En el lapso entre la querella y los comicios pudieron acceder a la citación del Ministerio Público, sin que se interrumpiera la organización del proceso electoral. Más aún se pudo declarar la improcedencia de las denuncias y dejar sin efecto el levantamiento del fuero. Sin embargo, no atendieron la solicitud del Ministerio Público.
El Código Judicial establece que “todo el que es citado por el funcionario de instrucción como testigo, perito o facultativo debe comparecer a rendir la declaración o a practicar la diligencia que se le exige. Si no lo hace o no comparece y se niega a declarar sin excusa legal, será sancionado con privación de su libertad hasta por dos días cada vez que incurra en este desacato”.
Los magistrados del Tribunal Electoral están exceptuados de la norma citada, pero deben declarar por medio de certificación jurada a cuyo efecto el tribunal de la causa les pasará oficio. Cualquiera de los funcionarios exceptuados que se abstengan de dar o demoren las certificaciones faltará al cumplimiento de sus deberes y se les podrá aplicar las sanciones correspondientes.
El Ministerio Público se ha abstenido de crear una situación embarazosa fomentada por el desacato al levantamiento del fuero, aplicando sanciones correccionales que darían lugar a especulaciones políticas.
La Constitución y el Código Judicial señalan que su responsabilidad es “vigilar la conducta oficial de los servidores públicos y cuidar que todos desempeñen cumplidamente sus deberes públicos, para lo cual practicarán las diligencias que sean necesarias de oficio o a solicitud de la parte interesada”.

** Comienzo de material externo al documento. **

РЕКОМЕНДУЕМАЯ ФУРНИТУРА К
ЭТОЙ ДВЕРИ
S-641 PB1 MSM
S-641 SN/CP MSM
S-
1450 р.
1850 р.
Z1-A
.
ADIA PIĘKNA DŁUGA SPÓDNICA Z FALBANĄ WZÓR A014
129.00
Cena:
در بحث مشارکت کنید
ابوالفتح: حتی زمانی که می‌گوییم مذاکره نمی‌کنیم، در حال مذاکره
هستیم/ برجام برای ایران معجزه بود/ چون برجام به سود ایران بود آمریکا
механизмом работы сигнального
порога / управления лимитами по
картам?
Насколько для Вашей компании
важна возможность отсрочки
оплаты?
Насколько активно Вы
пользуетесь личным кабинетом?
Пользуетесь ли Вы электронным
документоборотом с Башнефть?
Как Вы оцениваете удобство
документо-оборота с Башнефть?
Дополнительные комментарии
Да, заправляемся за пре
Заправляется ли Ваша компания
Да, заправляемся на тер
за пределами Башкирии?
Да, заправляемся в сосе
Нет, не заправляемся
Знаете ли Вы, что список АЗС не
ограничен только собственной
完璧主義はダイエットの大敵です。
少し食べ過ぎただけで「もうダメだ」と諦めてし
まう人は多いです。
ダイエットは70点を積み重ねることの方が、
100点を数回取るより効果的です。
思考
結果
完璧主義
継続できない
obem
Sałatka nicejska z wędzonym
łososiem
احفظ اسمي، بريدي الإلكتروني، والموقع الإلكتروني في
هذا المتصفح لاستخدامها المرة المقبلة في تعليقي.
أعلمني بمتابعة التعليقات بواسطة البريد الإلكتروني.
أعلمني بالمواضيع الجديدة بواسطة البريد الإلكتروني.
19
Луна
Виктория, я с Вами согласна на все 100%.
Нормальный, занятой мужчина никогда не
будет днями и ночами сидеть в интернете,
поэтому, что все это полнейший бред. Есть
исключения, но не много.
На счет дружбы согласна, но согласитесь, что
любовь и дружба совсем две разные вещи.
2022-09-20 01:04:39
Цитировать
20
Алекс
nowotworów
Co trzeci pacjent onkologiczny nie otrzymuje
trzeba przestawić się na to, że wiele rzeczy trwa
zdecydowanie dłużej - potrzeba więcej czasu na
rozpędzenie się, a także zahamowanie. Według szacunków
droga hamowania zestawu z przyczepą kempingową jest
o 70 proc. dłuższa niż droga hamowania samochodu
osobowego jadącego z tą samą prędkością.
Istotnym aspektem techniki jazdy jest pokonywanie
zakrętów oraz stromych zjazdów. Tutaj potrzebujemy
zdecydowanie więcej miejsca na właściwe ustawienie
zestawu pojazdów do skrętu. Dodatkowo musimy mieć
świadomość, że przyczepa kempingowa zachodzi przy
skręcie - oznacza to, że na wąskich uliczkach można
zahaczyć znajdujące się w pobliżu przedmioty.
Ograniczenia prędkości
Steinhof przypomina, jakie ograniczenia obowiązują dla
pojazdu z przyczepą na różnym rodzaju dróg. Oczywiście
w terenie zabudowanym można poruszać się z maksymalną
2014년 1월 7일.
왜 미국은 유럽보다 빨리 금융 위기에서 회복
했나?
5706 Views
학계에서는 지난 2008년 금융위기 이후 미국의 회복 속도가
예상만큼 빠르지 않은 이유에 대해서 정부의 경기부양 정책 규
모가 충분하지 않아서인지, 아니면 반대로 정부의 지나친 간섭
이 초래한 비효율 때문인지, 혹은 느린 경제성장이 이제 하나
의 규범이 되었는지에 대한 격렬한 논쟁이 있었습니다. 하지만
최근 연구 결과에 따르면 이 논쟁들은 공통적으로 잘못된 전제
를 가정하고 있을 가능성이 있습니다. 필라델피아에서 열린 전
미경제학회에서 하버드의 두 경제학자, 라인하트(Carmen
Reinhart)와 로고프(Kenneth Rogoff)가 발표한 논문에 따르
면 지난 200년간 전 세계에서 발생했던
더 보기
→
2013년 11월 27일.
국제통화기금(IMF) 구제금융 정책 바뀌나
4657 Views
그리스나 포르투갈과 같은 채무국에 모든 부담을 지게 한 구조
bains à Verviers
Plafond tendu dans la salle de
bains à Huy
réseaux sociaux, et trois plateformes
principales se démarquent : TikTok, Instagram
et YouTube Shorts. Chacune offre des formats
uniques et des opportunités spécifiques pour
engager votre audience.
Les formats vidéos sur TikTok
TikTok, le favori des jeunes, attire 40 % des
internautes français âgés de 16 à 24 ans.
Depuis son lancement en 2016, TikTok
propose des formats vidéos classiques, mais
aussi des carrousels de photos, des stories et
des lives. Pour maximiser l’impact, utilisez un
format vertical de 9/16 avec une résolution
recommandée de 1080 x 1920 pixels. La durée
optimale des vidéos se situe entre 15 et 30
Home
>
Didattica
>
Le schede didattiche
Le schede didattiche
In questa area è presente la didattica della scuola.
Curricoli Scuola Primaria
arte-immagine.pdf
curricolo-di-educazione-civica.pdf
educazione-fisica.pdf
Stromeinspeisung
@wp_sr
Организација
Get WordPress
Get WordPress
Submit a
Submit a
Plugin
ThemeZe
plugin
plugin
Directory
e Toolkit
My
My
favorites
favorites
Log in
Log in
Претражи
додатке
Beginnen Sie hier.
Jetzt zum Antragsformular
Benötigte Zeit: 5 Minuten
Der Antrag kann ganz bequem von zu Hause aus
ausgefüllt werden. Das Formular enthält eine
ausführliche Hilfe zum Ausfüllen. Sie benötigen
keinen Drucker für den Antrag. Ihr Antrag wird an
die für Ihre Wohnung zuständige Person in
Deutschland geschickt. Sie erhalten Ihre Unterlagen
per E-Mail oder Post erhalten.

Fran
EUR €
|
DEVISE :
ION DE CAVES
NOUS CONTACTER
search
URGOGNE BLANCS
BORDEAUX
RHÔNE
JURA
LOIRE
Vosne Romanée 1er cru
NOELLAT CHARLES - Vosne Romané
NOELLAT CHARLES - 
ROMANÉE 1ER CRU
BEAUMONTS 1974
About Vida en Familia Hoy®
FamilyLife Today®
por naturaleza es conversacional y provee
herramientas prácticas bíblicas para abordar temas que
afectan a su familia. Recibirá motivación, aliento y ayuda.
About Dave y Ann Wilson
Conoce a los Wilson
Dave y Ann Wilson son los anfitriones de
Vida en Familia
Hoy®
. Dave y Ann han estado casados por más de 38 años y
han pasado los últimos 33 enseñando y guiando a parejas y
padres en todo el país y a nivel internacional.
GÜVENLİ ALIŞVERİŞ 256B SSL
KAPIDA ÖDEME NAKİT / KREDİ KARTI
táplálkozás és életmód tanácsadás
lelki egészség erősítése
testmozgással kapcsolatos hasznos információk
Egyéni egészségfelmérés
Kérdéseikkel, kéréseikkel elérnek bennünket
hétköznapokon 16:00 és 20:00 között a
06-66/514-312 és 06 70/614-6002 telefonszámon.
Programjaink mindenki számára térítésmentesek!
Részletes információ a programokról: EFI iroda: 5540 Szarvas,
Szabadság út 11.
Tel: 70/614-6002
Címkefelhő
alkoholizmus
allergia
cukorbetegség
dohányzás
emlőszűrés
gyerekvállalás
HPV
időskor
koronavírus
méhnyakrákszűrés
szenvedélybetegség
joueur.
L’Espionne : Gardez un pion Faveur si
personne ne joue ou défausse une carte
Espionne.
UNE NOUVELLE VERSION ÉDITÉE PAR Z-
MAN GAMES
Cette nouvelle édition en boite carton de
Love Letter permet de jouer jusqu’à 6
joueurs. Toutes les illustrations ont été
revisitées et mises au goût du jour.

Falta resolver procesos de impugnación contra once diputados de CD y Molirena. Si las resoluciones favoreciesen las impugnaciones, se disminuiría el número de diputados de los partidos oficialistas en la Asamblea. Estas decisiones se prestarían a comentarios que tenderían a desacreditar más la imparcialidad del Tribunal Electoral puesta en duda por la manifiesta y las denuncias infundadas sobre la base de datos del Registro Civil.
El desacato al levantamiento del fuero electoral, requisito para poder ser indagado por el Ministerio Público, da óbice a comentarios acerca de la supuesta parcialidad política de los funcionarios.
La autonomía del Tribunal Electoral es en cuanto a lo referente a los asuntos tipificados en el Código Electoral. Pero de la misma manera que se respeta esa autonomía e independencia, las decisiones de otros órganos como la Procuraduría deben respetarse, conforme a las reglas del Estado de derecho.